就像我以前做财务工作的时候,经常找到债主小孩在哪个学校上学。其实根本不需要干什么。去要账的时候特别随意来一句:
“哎呀,我今天在四小门口看见一小孩,长得跟你可像了,虎头虎脑的,真可爱。”
剩下的根本不用说。
你自己想去吧。
如果到这一步,你还想不明白,那后面就很难说了。
后来我有个文化圈里的老哥,有一次喝酒,突然说起年轻时候父母被工厂里三兄弟欺负的事。其中一个还是警察,把他们家踩得特别狠。他说着说着老泪纵横。
我就跟他说:
“你把人找出来,我帮你办。你别管我用什么方法。”
这个事真正有意思的地方在后面。
其实从我说完那句话开始,这个事对他来说,就已经过去了。
因为他心里非常清楚,我不是在吹牛逼。我是真有这个能力。
而一旦他确认了“自己其实拥有报复能力”以后,这个事就不再是鱼刺卡喉咙了。
报不报复,反而已经不重要了。
他后面真正开始考虑的,已经变成:
“算了,何必呢。”
“我这兄弟下手太黑。”
“这点事不至于。”
“别给他惹麻烦了。”
你会发现,他整个心理状态一下就变了。
为什么?
因为人最痛苦的,其实不是受委屈。
而是:
你既没有能力回应。
又没有办法放下。
那个东西才会在心里烂几十年。
道教有个观念很有意思,叫“顺心意”,顺心意才能念头通达。
很多人一听这个词,会觉得好像是什么随心所欲、想干什么干什么。
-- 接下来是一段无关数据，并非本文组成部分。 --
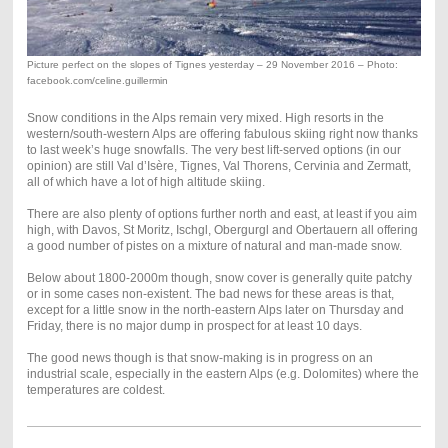
Picture perfect on the slopes of Tignes yesterday – 29 November 2016 – Photo:
facebook.com/celine.guillermin
Snow conditions in the Alps remain very mixed. High resorts in the
western/south-western Alps are offering fabulous skiing right now thanks
to last week’s huge snowfalls. The very best lift-served options (in our
opinion) are still Val d’Isère, Tignes, Val Thorens, Cervinia and Zermatt,
all of which have a lot of high altitude skiing.
There are also plenty of options further north and east, at least if you aim
high, with Davos, St Moritz, Ischgl, Obergurgl and Obertauern all offering
a good number of pistes on a mixture of natural and man-made snow.
Below about 1800-2000m though, snow cover is generally quite patchy
or in some cases non-existent. The bad news for these areas is that,
except for a little snow in the north-eastern Alps later on Thursday and
Friday, there is no major dump in prospect for at least 10 days.
The good news though is that snow-making is in progress on an
industrial scale, especially in the eastern Alps (e.g. Dolomites) where the
temperatures are coldest.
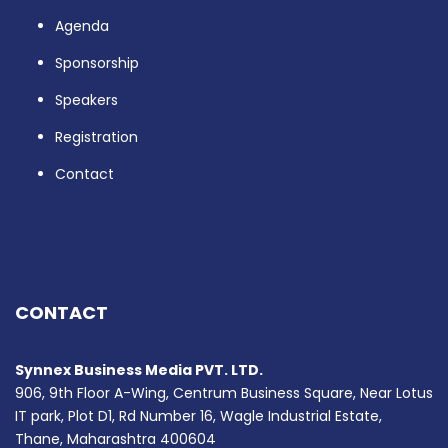
Agenda
Sponsorship
Speakers
Registration
Contact
CONTACT
Synnex Business Media PVT. LTD.
906, 9th Floor A-Wing, Centrum Business Square, Near Lotus
IT park, Plot D1, Rd Number 16, Wagle Industrial Estate,
Thane, Maharashtra 400604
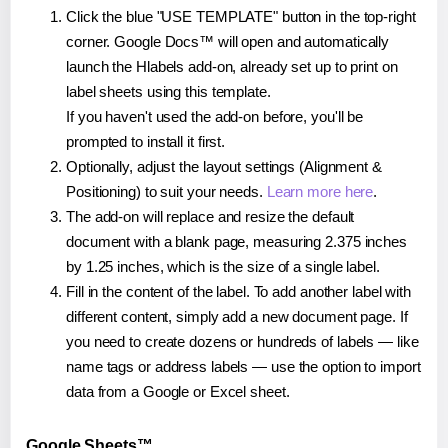
Click the blue "USE TEMPLATE" button in the top-right
corner. Google Docs™ will open and automatically
launch the Hlabels add-on, already set up to print on
label sheets using this template.
If you haven't used the add-on before, you'll be
prompted to install it first.
Optionally, adjust the layout settings (Alignment &
Positioning) to suit your needs.
Learn more here
.
The add-on will replace and resize the default
document with a blank page, measuring 2.375 inches
by 1.25 inches, which is the size of a single label.
Fill in the content of the label. To add another label with
different content, simply add a new document page. If
you need to create dozens or hundreds of labels — like
name tags or address labels — use the option to import
data from a Google or Excel sheet.
Google Sheets™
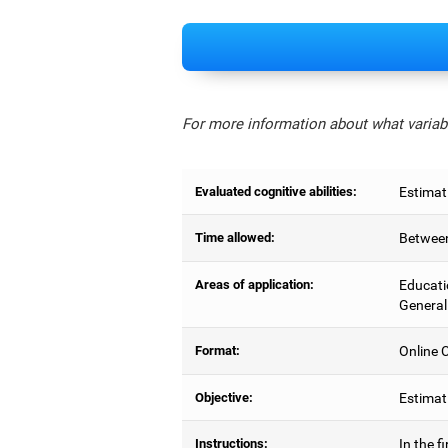
For more information about what variabl
Evaluated cognitive abilities:
Estimat
Time allowed:
Between
Areas of application:
Educati
General
Format:
Online C
Objective:
Estimati
Instructions:
In the f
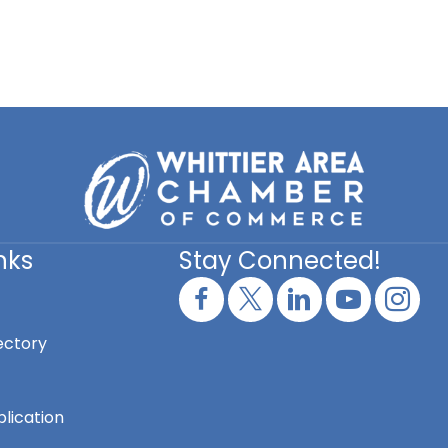
nks
Stay Connected!
ectory
lication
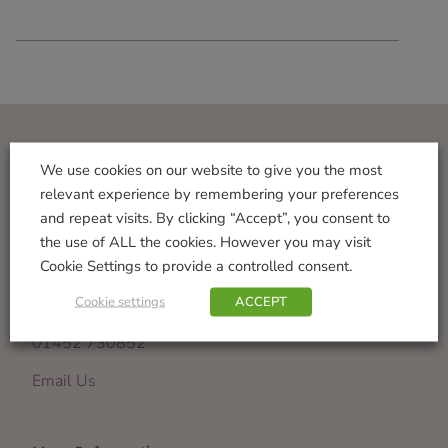
Visit Us
We use cookies on our website to give you the most
relevant experience by remembering your preferences
Norton Garden Centre
and repeat visits. By clicking “Accept”, you consent to
Tewkesbury Road
the use of ALL the cookies. However you may visit
Down Hatherley
Cookie Settings to provide a controlled consent.
Gloucester
Cookie settings
ACCEPT
GL2 9PU
01452 730852
Email Us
其实不是。
它真正的意思是:
不要让那些没有处理完的东西,长期堵在心里。
因为很多事情,一旦长期压着,它就会慢慢变成“块垒”。会变成羞辱、怨气、窝火、自责、无力感,然后一点一点侵蚀你后面的生活。很多人以为自己已经忘了,其实根本没有。那个东西只是沉下去了。它会在很多年后的某个夜里,某句话里,甚至某个气味里,突然重新翻上来。
所以很多时候,人真正需要的,未必是多激烈的报复。
而是:
一种“我其实有能力回应”的确认。
有的人会选择反击。
有的人会选择算了。
还有的人,会在确认自己其实拥有回应能力以后,真正把事情放下。
但最伤人的,往往不是吃亏本身。
而是:
你既没有回应。
又没有真正放下。
那个东西才会像鱼刺一样,在心里卡几十年。
从这个角度来说,人适当地表达愤怒、维护边界、完成回应,本质上其实是在避免某种长期的精神损耗。不是为了“狠”,也不是为了“赢”,而是为了不让那些本来应该结束的事情,在心里慢慢腐烂。